Dagster: Data Engineering Best Practice during Slack Time

OTTO Tech
OTTO Tech
Published in
3 min readNov 15, 2023

In the inc(AI) team, we always try different tools and methods. The slack time has proven a good means for this, as we learn on our own or together with others.

Of course, the motivation for such slack time originates from the challenges we have to meet at work. Our strategy is to first of all look at the open-source community to find solutions that suit us. The background: The probability is very high that other people already have solved a similar problem. Moreover, the solutions should fulfill our criteria: be simple, scalable and production-friendly.

So, we examined a new tool called Dagster in our slack time a while ago. Dagster is an orchestration tool that controls and manages various tasks in the area of data and ML pipelines. Dagster controls where and when the different steps of a pipeline will be carried out and stores meta data along the way.

Abb. 1: Data Lineage eines Use Cases

The use of Dagster contributes to OTTO’s moal (mid-term goal) of “effective and efficient organization”. In our area in BI, we focus on “best practices for leveraging technical synergies”.

This is a standard task of our day-to-day work. Comparable tools were available also before Dagster, and they are used in BI with their different specifics. However, Dagster does quite a few things differently. For example, Dagster introduces the concept of “software assets”, which improves the structuring of pipelines, and increases reusability. Moreover, the data lineage can be visualized in a simple manner — a major advantage when it comes to troubleshooting.

Fig. 2: Meta data of an asset

Dagster can be easily installed and run on a local computer. This property is advantageous especially when a pipeline is developed, because it significantly shortens test cycles. A Dagster cloud instance then ensures productive operation. Dagster’s web user interface is very user-friendly, so that even non-technophile people can operate the production line.

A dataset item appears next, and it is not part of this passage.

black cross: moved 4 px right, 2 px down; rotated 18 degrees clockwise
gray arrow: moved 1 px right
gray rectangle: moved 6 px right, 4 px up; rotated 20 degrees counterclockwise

There is no simple path without obstacles:

Of course, we had some difficult moments also with Dagster. One example is the nature of open-source software: Very fast development results in incompatibility and instability. We jointly discuss in detail to find out what change or fix would be needed for our project. After that, we share our findings.

Once we had successfully tested Dagster also in our internal projects, and had handed over Dagster to individual teams, we were able to successfully migrate an existing use case from Argo to Dagster together with team Warp.

At the moment, several teams are evaluating the use of Dagster for their use cases, and interest is growing. So is the group of people who exchange their views on Dagster, and support each other in their day-to-day work. This is a double hit for inc(AI): We create a solution for us, and also for the other teams.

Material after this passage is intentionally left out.